The American military and American intelligence agencies characterize
Al Qaeda in Mesopotamia as a ruthless, mostly foreign-led group that
is responsible for a disproportionately large share of the suicide car
bomb attacks that have stoked sectarian violence. Gen. David H.
Petraeus, the senior American commander in Iraq, said in an interview
that he considered the group to be "the principal short-term threat to
Iraq."

But while American intelligence agencies have pointed to links between
leaders of Al Qaeda in Mesopotamia and the top leadership of the
broader Qaeda group, the militant group is in many respects an Iraqi
phenomenon. They believe the membership of the group is overwhelmingly
Iraqi. Its financing is derived largely indigenously from kidnappings
and other criminal activities. And many of its most ardent foes are
close at home, namely the Shiite militias and the Iranians who are
deemed to support them.

"The president wants to play on Al Qaeda because he thinks Americans
understand the threat Al Qaeda poses," said Bruce Riedel, an expert at
the Saban Center for Middle East Policy and a former C.I.A. official.
"But I don't think he demonstrates that fighting Al Qaeda in Iraq
precludes Al Qaeda from attacking America here tomorrow. Al Qaeda,
both in Iraq and globally, thrives on the American occupation."

Abu Musab al-Zarqawi, a Jordanian who became the leader of Al Qaeda in
Mesopotamia, came to Iraq in 2002 when Saddam Hussein was still in
power, but there is no evidence that Mr. Hussein's government provided
support for Mr. Zarqawi and his followers. Mr. Zarqawi did have
support from senior Qaeda leaders, American intelligence agencies
believe, and his organization grew in the chaos of post-Hussein Iraq.

"There has been an intimate relationship between them from the
beginning," Mr. Riedel said of Al Qaeda in Mesopotamia and the senior
leaders of the broader Qaeda group.

But the precise relationship between the Al Qaeda of Osama bin Laden
and other groups that claim inspiration or affiliation with it is
murky and opaque. While the groups share a common ideology, the Iraq-
based group has enjoyed considerable autonomy. Ayman al-Zawahri, Osama
bin Laden's top deputy, questioned Mr. Zarqawi's strategy of
organizing attacks against Shiites, according to captured materials.
But Mr.
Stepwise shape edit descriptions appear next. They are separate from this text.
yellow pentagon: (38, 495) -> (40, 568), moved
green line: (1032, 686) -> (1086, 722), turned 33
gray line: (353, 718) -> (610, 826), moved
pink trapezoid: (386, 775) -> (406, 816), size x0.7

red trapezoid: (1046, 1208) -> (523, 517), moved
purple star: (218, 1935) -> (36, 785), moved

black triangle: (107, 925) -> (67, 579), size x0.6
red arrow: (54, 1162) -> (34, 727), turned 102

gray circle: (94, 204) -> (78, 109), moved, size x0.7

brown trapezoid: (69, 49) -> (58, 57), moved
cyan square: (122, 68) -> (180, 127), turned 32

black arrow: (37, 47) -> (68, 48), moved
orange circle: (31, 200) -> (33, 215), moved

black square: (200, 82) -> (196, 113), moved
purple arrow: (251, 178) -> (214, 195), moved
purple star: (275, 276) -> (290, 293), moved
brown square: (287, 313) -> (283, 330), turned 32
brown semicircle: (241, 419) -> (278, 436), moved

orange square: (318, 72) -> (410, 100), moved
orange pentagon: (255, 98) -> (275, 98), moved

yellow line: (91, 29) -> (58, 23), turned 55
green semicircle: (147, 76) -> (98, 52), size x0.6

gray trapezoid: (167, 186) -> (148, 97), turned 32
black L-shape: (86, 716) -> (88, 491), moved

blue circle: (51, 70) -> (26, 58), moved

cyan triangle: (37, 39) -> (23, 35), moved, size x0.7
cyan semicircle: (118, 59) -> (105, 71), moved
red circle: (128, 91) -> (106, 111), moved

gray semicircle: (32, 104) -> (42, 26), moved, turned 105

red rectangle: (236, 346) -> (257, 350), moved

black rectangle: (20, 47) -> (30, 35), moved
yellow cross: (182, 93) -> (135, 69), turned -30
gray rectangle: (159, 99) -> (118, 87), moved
Zarqawi clung to his strategy of mounting sectarian attacks in
an effort to foment a civil war and make the American occupation
untenable.

The precise size of Al Qaeda in Mesopotamia is not known. Estimates
are that it may have from a few thousand to 5,000 fighters and perhaps
twice as many supporters. While the membership of the group is mostly
Iraqi, the role that foreigners play is crucial.

Abu Ayyub al-Masri is an Egyptian militant who emerged as the
successor of Mr. Zarqawi, who was killed near Baquba in an American
airstrike last year. American military officials say that 60 to 80
foreign fighters come to Iraq each month to fight for the group, and
that 80 to 90 percent of suicide attacks in Iraq have been conducted
by foreign-born operatives of Al Qaeda in Mesopotamia.

At first, Al Qaeda in Mesopotamia received financing from the broader
Qaeda organization, American intelligence agencies have concluded.
Now, however, the Iraq-based group sustains itself through kidnapping,
smuggling and criminal activities and some foreign contributions.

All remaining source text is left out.